Give back exactly the lines of the entries below from the line with "能ある鷹は爪を隠すを使った文章・例文" to the line with "では、いったいどういう意味なのでしょうか。", inclusive, and only those.
- Opening Delimiter -
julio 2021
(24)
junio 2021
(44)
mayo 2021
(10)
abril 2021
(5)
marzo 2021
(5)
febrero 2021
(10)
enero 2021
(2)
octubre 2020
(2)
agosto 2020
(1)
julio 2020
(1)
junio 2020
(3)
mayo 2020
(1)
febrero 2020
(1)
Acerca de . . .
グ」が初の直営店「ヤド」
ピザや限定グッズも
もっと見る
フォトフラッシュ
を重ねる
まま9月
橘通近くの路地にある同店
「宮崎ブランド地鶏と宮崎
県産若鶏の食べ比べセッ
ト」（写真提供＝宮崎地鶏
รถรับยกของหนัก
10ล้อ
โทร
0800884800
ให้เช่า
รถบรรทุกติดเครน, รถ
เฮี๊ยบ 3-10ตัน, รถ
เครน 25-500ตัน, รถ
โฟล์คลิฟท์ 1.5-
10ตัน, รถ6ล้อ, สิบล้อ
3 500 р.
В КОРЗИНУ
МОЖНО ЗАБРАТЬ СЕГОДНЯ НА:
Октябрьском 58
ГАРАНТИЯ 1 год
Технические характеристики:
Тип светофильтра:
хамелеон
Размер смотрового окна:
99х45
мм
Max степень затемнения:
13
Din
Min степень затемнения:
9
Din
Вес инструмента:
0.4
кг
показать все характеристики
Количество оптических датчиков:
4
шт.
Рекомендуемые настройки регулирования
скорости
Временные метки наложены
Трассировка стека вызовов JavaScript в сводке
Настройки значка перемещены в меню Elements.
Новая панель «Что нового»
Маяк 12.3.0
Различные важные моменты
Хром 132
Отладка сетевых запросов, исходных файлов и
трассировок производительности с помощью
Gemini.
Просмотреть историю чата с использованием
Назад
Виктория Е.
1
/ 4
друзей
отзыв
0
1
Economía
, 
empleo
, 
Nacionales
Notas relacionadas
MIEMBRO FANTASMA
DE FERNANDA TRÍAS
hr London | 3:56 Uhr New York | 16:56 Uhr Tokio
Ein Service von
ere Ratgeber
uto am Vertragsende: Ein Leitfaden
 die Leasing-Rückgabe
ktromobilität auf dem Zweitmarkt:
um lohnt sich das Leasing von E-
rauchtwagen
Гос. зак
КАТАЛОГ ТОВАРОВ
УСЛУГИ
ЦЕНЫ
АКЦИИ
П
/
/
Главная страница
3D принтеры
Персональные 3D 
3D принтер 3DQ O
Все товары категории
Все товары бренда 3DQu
- Closing Delimiter -
- Opening Delimiter -
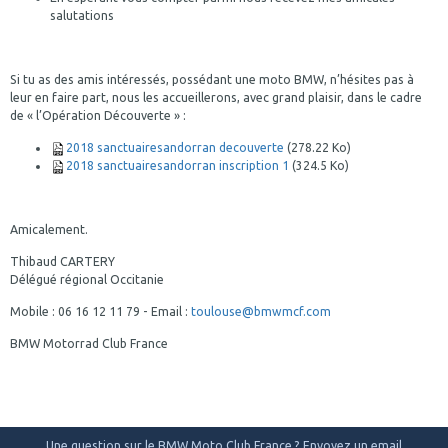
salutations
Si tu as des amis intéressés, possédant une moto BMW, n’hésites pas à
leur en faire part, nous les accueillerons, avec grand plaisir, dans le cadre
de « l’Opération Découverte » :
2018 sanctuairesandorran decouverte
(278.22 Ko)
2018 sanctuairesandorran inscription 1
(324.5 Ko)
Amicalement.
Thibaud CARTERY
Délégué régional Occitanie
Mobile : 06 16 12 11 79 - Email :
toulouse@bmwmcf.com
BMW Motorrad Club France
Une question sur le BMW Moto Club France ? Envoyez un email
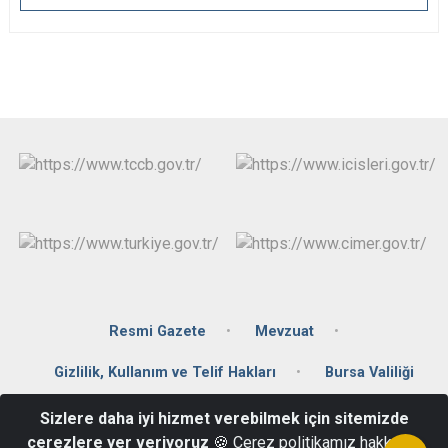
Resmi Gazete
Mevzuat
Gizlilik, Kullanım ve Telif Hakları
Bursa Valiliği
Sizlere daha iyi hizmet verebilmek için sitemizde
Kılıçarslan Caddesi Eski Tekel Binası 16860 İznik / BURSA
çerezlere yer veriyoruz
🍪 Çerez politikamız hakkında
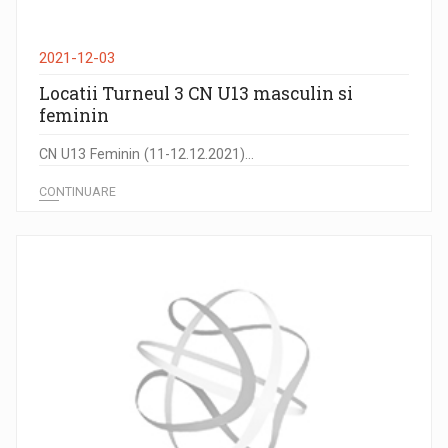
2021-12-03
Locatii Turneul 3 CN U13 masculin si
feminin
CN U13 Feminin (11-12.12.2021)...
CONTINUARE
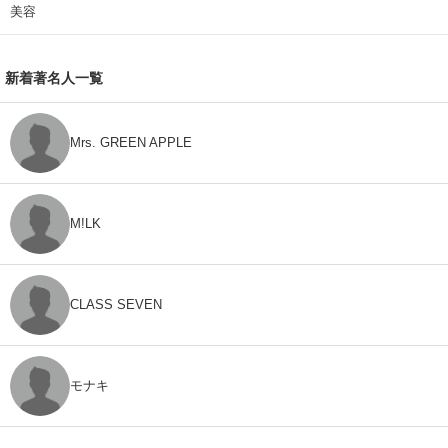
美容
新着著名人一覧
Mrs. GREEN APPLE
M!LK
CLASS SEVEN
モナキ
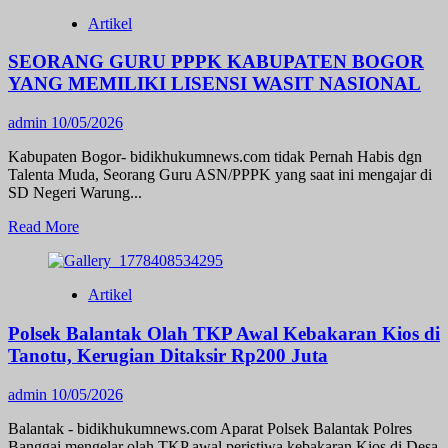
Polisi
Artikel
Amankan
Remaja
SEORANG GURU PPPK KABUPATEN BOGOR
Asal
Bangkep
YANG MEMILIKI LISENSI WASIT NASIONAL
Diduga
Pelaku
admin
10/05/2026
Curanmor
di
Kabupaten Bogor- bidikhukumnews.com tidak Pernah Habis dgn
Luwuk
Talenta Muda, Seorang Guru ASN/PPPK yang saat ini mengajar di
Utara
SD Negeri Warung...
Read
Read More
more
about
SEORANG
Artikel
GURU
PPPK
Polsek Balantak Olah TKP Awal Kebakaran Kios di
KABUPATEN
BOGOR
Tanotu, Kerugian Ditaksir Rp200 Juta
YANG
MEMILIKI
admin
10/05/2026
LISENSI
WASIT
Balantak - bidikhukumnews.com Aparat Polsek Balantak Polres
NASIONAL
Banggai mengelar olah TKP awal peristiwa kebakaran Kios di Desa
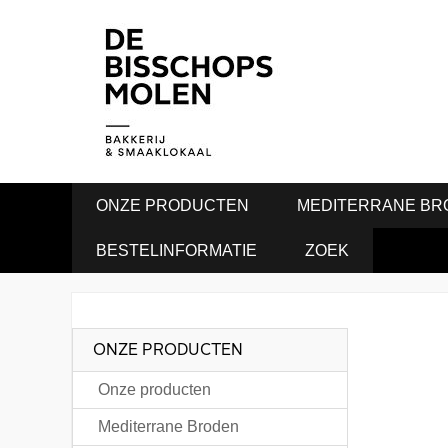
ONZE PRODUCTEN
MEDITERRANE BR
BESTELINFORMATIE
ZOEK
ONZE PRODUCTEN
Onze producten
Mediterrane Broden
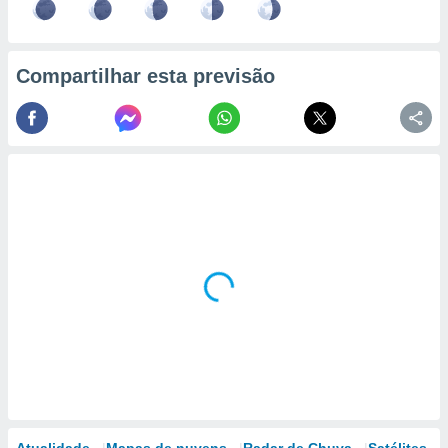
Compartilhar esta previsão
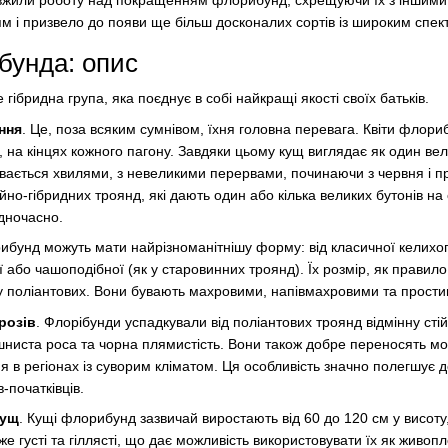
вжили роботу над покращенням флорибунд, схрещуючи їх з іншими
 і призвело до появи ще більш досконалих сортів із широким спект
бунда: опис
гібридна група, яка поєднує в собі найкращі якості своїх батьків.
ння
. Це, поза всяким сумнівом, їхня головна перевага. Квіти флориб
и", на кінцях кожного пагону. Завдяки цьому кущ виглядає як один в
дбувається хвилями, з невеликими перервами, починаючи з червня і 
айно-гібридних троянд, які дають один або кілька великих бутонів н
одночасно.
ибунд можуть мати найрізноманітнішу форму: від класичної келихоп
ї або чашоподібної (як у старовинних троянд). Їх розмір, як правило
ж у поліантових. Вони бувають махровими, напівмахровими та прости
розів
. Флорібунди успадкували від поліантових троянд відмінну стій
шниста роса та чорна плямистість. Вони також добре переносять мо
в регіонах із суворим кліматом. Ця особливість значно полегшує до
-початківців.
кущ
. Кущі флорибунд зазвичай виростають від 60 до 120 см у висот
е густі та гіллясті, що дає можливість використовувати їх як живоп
- Closing Delimiter -
- Opening Delimiter -
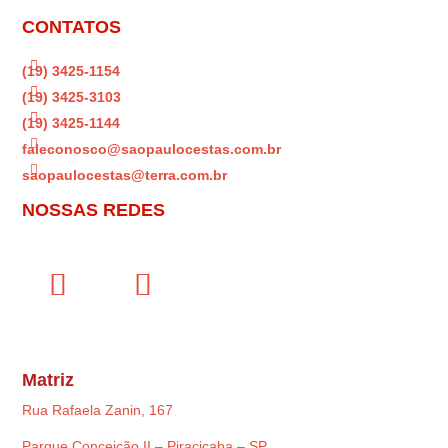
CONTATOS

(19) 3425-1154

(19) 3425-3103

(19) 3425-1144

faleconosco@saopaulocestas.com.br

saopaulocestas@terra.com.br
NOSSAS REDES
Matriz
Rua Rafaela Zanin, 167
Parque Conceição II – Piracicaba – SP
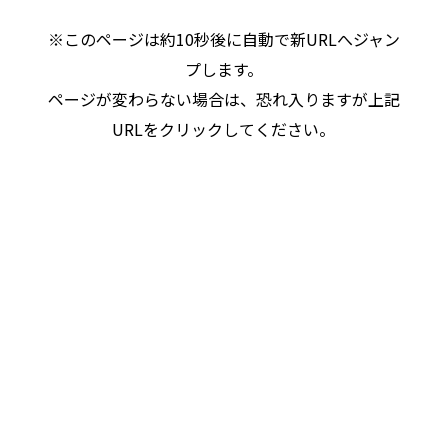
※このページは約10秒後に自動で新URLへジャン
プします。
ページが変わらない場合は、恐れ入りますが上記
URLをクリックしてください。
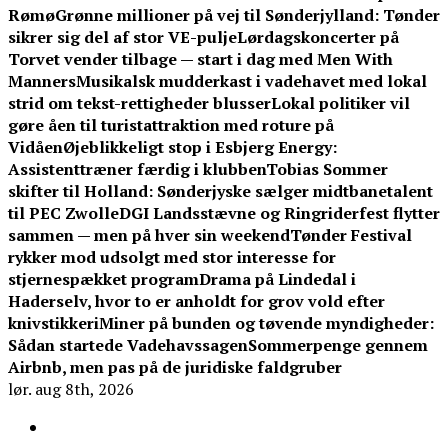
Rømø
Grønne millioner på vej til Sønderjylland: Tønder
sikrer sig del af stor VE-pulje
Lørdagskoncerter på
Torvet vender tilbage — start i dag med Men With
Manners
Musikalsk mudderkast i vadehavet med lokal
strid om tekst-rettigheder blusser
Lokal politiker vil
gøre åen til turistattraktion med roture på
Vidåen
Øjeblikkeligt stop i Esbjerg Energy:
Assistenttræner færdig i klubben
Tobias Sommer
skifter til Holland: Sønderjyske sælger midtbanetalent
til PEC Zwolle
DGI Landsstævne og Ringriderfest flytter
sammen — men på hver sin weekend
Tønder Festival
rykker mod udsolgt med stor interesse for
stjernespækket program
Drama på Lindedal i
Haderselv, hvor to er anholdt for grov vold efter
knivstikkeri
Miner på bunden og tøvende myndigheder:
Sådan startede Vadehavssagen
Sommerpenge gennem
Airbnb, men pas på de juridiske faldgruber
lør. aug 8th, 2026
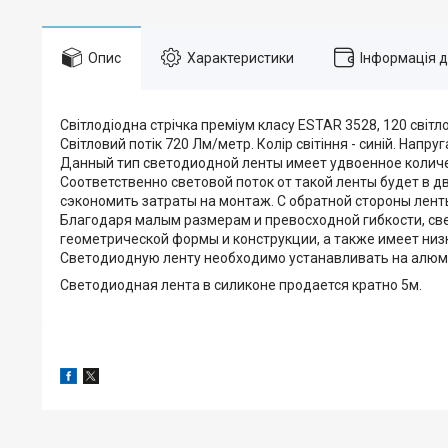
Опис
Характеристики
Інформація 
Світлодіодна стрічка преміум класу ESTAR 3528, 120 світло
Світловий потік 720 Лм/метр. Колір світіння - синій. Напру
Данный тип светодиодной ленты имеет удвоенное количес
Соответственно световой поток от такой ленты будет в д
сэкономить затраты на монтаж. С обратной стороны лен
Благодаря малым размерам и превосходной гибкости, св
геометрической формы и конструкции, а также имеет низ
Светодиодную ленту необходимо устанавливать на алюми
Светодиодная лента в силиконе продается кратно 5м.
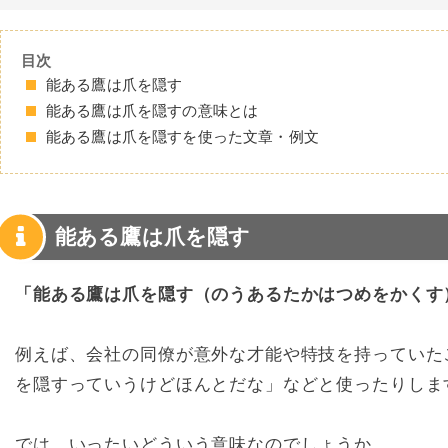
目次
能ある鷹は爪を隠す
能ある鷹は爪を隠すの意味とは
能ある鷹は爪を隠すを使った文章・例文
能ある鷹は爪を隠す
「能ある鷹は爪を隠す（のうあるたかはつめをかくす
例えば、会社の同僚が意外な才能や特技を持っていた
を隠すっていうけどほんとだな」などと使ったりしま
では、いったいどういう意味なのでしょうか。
- Closing Delimiter -
Result of this task.
能ある鷹は爪を隠すを使った文章・例文
能ある鷹は爪を隠す
「能ある鷹は爪を隠す（のうあるたかはつめをかくす
例えば、会社の同僚が意外な才能や特技を持っていた
を隠すっていうけどほんとだな」などと使ったりしま
では、いったいどういう意味なのでしょうか。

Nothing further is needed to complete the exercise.